Information given START
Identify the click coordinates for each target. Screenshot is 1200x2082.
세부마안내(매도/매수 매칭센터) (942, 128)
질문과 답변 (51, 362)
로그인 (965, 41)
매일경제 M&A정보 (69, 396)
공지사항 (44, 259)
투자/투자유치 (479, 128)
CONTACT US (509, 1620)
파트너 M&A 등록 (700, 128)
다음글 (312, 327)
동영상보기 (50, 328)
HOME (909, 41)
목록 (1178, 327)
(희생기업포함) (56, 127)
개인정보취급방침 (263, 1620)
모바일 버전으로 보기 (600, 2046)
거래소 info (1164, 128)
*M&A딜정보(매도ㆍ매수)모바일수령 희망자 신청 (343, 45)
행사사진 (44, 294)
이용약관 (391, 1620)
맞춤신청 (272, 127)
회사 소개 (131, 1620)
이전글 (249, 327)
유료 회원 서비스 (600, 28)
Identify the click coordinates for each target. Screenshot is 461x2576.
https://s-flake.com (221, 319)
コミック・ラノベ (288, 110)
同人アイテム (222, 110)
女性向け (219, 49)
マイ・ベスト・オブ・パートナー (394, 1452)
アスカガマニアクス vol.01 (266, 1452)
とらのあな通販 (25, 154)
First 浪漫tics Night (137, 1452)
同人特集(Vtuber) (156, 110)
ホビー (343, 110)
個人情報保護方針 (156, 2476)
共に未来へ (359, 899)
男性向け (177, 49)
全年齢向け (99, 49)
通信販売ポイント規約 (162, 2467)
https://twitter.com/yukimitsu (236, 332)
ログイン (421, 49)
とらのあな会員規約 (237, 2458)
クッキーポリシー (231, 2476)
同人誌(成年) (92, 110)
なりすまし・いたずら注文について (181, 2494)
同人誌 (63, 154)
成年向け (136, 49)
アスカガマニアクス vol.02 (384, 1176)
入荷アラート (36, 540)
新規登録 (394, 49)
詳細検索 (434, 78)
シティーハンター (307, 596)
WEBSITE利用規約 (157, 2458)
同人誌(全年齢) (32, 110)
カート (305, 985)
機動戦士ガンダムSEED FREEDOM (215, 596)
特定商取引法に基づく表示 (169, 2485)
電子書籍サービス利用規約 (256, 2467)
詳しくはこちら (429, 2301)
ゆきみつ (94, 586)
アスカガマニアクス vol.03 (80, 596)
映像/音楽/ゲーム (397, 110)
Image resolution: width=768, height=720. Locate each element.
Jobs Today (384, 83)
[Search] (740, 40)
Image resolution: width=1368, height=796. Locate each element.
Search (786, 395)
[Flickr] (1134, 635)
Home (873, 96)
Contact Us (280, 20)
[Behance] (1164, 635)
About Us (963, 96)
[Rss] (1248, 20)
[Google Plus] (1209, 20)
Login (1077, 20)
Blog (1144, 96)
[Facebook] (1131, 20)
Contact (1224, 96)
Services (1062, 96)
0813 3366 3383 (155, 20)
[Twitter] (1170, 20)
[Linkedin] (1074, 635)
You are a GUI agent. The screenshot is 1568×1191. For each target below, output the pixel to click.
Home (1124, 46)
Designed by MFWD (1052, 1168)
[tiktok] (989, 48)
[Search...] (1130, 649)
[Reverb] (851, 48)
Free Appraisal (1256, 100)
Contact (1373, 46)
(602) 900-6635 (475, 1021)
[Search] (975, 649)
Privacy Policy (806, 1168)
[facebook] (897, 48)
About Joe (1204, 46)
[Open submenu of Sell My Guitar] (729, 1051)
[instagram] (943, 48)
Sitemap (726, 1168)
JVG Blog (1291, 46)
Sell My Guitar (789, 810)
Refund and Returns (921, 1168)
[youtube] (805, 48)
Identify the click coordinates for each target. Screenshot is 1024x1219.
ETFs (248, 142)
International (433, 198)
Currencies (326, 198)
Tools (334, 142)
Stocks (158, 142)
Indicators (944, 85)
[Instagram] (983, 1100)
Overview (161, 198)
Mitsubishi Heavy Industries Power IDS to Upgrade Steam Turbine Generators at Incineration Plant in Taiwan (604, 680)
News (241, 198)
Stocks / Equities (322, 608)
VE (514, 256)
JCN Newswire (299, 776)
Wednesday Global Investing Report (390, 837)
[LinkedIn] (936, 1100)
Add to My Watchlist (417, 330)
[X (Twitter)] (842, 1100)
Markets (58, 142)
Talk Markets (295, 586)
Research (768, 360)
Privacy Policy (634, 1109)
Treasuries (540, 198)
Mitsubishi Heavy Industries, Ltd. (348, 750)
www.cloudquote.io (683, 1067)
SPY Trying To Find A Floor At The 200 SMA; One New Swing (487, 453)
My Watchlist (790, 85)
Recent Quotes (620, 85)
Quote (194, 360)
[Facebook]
Information given END
Activity -> The reply should consist solely of the lines above from the one that has "ログイン (421, 49)" through the one that has "Services (1062, 96)", reproduced exactly.

Written answer ->
ログイン (421, 49)
とらのあな会員規約 (237, 2458)
クッキーポリシー (231, 2476)
同人誌(成年) (92, 110)
なりすまし・いたずら注文について (181, 2494)
同人誌 (63, 154)
成年向け (136, 49)
アスカガマニアクス vol.02 (384, 1176)
入荷アラート (36, 540)
新規登録 (394, 49)
詳細検索 (434, 78)
シティーハンター (307, 596)
WEBSITE利用規約 (157, 2458)
同人誌(全年齢) (32, 110)
カート (305, 985)
機動戦士ガンダムSEED FREEDOM (215, 596)
特定商取引法に基づく表示 (169, 2485)
電子書籍サービス利用規約 (256, 2467)
詳しくはこちら (429, 2301)
ゆきみつ (94, 586)
アスカガマニアクス vol.03 (80, 596)
映像/音楽/ゲーム (397, 110)
Image resolution: width=768, height=720. Locate each element.
Jobs Today (384, 83)
[Search] (740, 40)
Image resolution: width=1368, height=796. Locate each element.
Search (786, 395)
[Flickr] (1134, 635)
Home (873, 96)
Contact Us (280, 20)
[Behance] (1164, 635)
About Us (963, 96)
[Rss] (1248, 20)
[Google Plus] (1209, 20)
Login (1077, 20)
Blog (1144, 96)
[Facebook] (1131, 20)
Contact (1224, 96)
Services (1062, 96)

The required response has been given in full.